Kansas City, Aug. 15, 2018: The Kansas City Public Schools Board of Directors and administration have issued the following statement in regards to the proposed sales tax increase to fund early childhood education in Kansas City, Mo.:
We are requesting firmly that the proposed pre-K sales tax not be placed on the Nov. 6 ballot. Kansas City Public Schools fully supports the creation of a public pre-K system where all families have equitable access to a high-quality early childhood education that will prepare their children to succeed in kindergarten. The proposed plan as provided thus far does not meet that goal. That is why the Board of Directors unanimously approved a motion today calling for the proposal to not be sent for a vote in the November general election.
We are urging Mayor Sly James and the City Council of Kansas City, Mo., to delay a public vote on this proposal in order to give public school districts an opportunity to work with the city, and other organizations with a vested interest, to improve the plan.

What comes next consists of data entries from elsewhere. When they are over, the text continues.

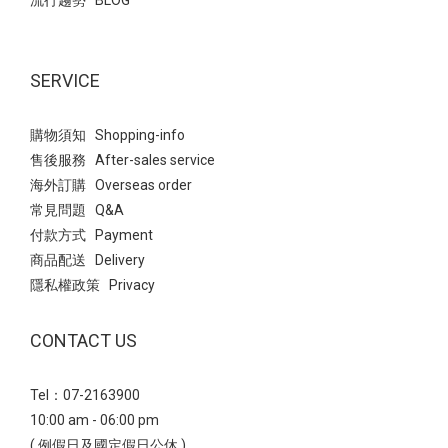
流行趨勢 BLOG
SERVICE
購物須知 Shopping-info
售後服務 After-sales service
海外訂購 Overseas order
常見問題 Q&A
付款方式 Payment
商品配送 Delivery
隱私權政策 Privacy
CONTACT US
Tel：07-2163900
10:00 am - 06:00 pm
( 例假日及國定假日公休 )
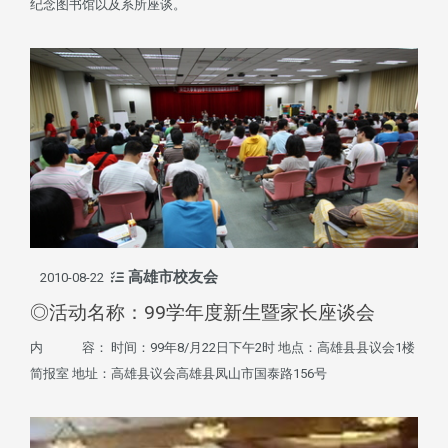
纪念图书馆以及系所座谈。
高雄市校友会
2010-08-22
◎活动名称：99学年度新生暨家长座谈会
内 容： 时间：99年8/月22日下午2时 地点：高雄县县议会1楼
简报室 地址：高雄县议会高雄县凤山市国泰路156号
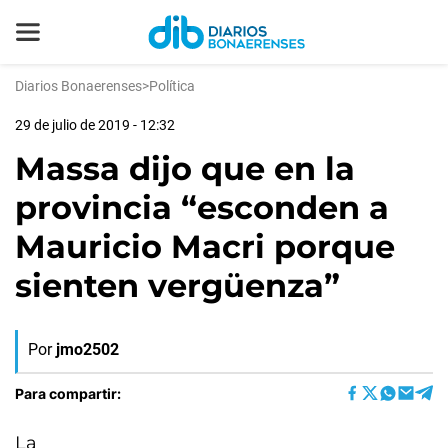
Diarios Bonaerenses
>
Política
29 de julio de 2019 - 12:32
Massa dijo que en la
provincia “esconden a
Mauricio Macri porque
sienten vergüenza”
Por
jmo2502
Para compartir:
La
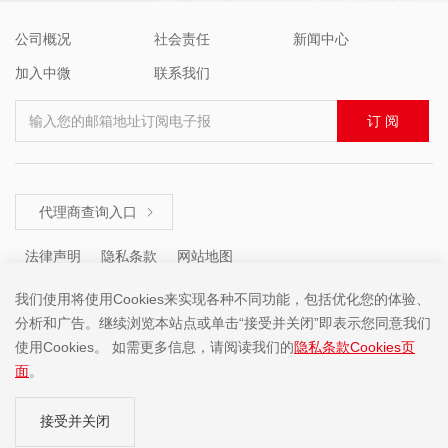
公司概况
社会责任
新闻中心
加入中微
联系我们
输入您的邮箱地址订阅电子报
订 阅
代理商查询入口

法律声明
隐私条款
网站地图
我们使用将使用Cookies来实现各种不同功能，包括优化您的体验、
分析和广告。继续浏览本站点或单击“接受并关闭”即表示您同意我们
咨询热线 ： +86 (755) 8671 5143
使用Cookies。 如需更多信息，请阅读我们的
隐私条款Cookies页
面
。
Copyright ©2001-2025 中微半导体(深圳)股份有限公司 版权所有
接受并关闭
粤ICP备19074135号-1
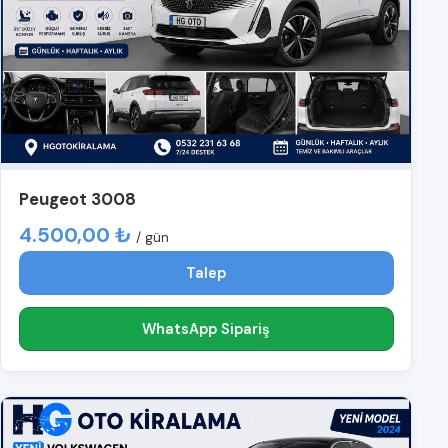
Peugeot 3008
4.500,00 ₺
/ gün
Talep
WhatsApp Sipariş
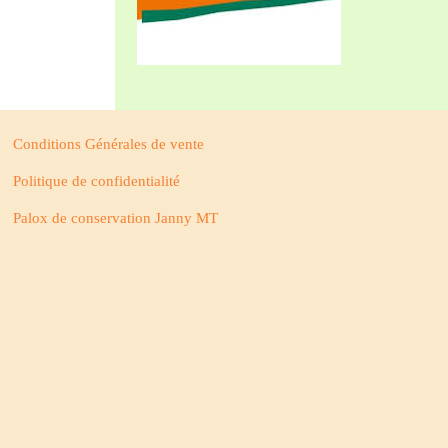
Conditions Générales de vente
Politique de confidentialité
Palox de conservation Janny MT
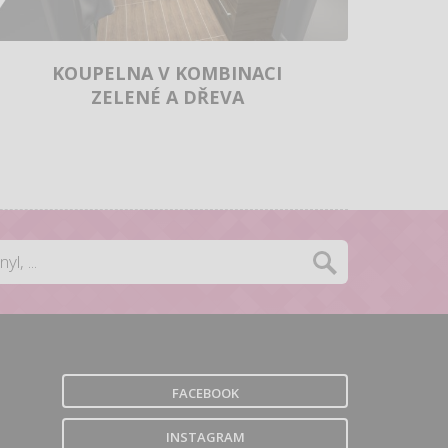
KOUPELNA V KOMBINACI
ZELENÉ A DŘEVA
FACEBOOK
INSTAGRAM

Serious concerns and questions revolve around four main areas:
- The proposed governance structure fails to provide an adequate amount of authority to the public school systems predominantly responsible for providing pre-K programs.
- The proposed plan raises concerns around providing equitable funding for programs in economically challenged “pre-K deserts” that need more access to early childhood education.

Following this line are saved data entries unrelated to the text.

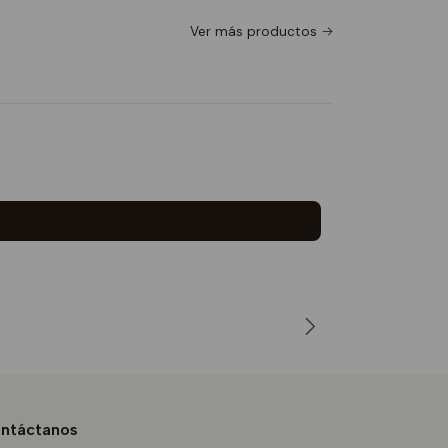
Ver más productos
Polera T
$16.990
ntáctanos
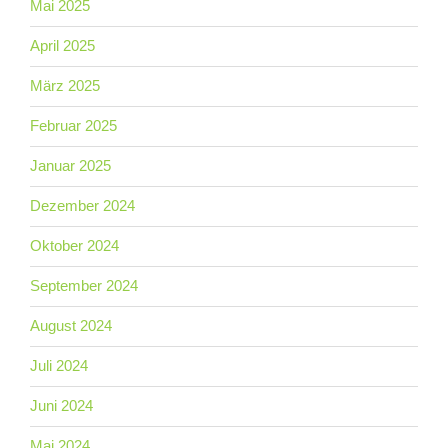
Mai 2025
April 2025
März 2025
Februar 2025
Januar 2025
Dezember 2024
Oktober 2024
September 2024
August 2024
Juli 2024
Juni 2024
Mai 2024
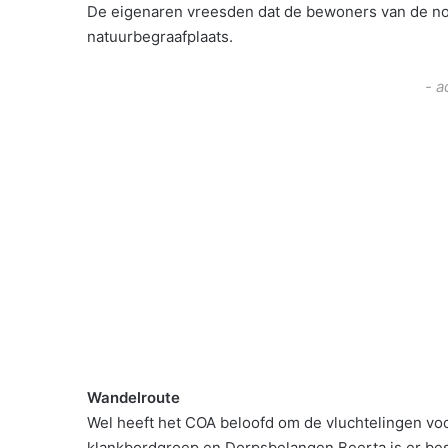
De eigenaren vreesden dat de bewoners van de no
natuurbegraafplaats.
- a
Wandelroute
Wel heeft het COA beloofd om de vluchtelingen voor
klankbordgroep en Dorpsbelangen Beerta is er bes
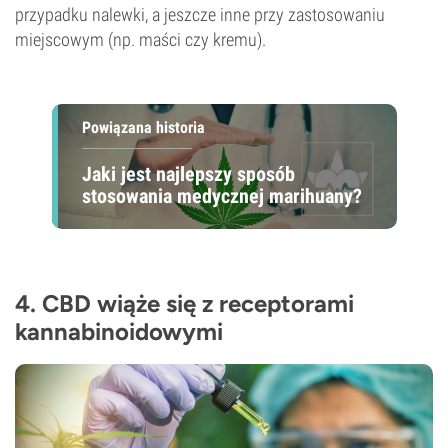
przypadku nalewki, a jeszcze inne przy zastosowaniu
miejscowym (np. maści czy kremu).
Powiązana historia
Jaki jest najlepszy sposób
stosowania medycznej marihuany?
4. CBD wiąże się z receptorami
kannabinoidowymi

- It’s unclear how the proposed plan will create a functional framework to measure outcomes at pre-K sites.
- The proposed plan will funnel public money into private and parochial schools and will serve as a potential framework for implementing a voucher system in Kansas City, which will fragment the educational landscape in the city.
In addition to these four main concerns, we also have larger concerns about the use of a regressive tax that will inordinately impact the families that can least afford this additional cost. About $30 million a year in property tax revenue is redirected from KCPS alone due to economic development incentives. That is equal to the projected revenue from the proposed pre-K sales tax.
To be clear, we support the expansion of early childhood education. We do not support this proposed pre-K sales tax plan as it has been presented. Our concerns are in line with those expressed by many interested community organizations and many of our neighboring school systems that will be impacted by the plan. School districts, community organizations and Mayor Sly James need additional time to work together to craft a plan that will truly meet the pre-K needs of ALL our families and one that has the full support of our entire community.